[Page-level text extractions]
•••••

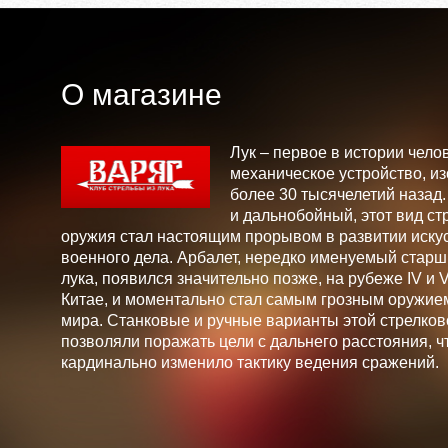
О магазине
Лук – первое в истории чело
механическое устройство, и
более 30 тысячелетий назад
и дальнобойный, этот вид ст
оружия стал настоящим прорывом в развитии искус
военного дела. Арбалет, нередко именуемый стар
лука, появился значительно позже, на рубеже IV и V 
Китае, и моментально стал самым грозным оружие
мира. Станковые и ручные варианты этой стрелков
позволяли поражать цели с дальнего расстояния, ч
кардинально изменило тактику ведения сражений.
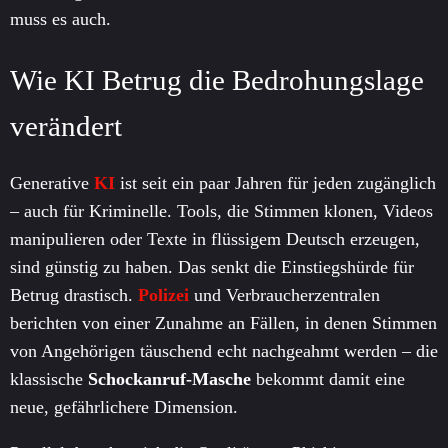
muss es auch.
Wie KI Betrug die Bedrohungslage
verändert
Generative
KI
ist seit ein paar Jahren für jeden zugänglich
– auch für Kriminelle. Tools, die Stimmen klonen, Videos
manipulieren oder Texte in flüssigem Deutsch erzeugen,
sind günstig zu haben. Das senkt die Einstiegshürde für
Betrug drastisch.
Polizei
und Verbraucherzentralen
berichten von einer Zunahme an Fällen, in denen Stimmen
von Angehörigen täuschend echt nachgeahmt werden – die
klassische
Schockanruf-Masche
bekommt damit eine
neue, gefährlichere Dimension.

•••••

- _TRY IT_: Starting with the line that contains "оружия стал настоящим" and ending with the last line of the data above, transcribe exactly those lines and no others, without pictures.

- _TASK RESULT_:
оружия стал настоящим прорывом в развитии искус
военного дела. Арбалет, нередко именуемый стар
лука, появился значительно позже, на рубеже IV и V 
Китае, и моментально стал самым грозным оружие
мира. Станковые и ручные варианты этой стрелков
позволяли поражать цели с дальнего расстояния, ч
кардинально изменило тактику ведения сражений.
muss es auch.
Wie KI Betrug die Bedrohungslage
verändert
Generative
KI
ist seit ein paar Jahren für jeden zugänglich
– auch für Kriminelle. Tools, die Stimmen klonen, Videos
manipulieren oder Texte in flüssigem Deutsch erzeugen,
sind günstig zu haben. Das senkt die Einstiegshürde für
Betrug drastisch.
Polizei
und Verbraucherzentralen
berichten von einer Zunahme an Fällen, in denen Stimmen
von Angehörigen täuschend echt nachgeahmt werden – die
klassische
Schockanruf-Masche
bekommt damit eine
neue, gefährlichere Dimension.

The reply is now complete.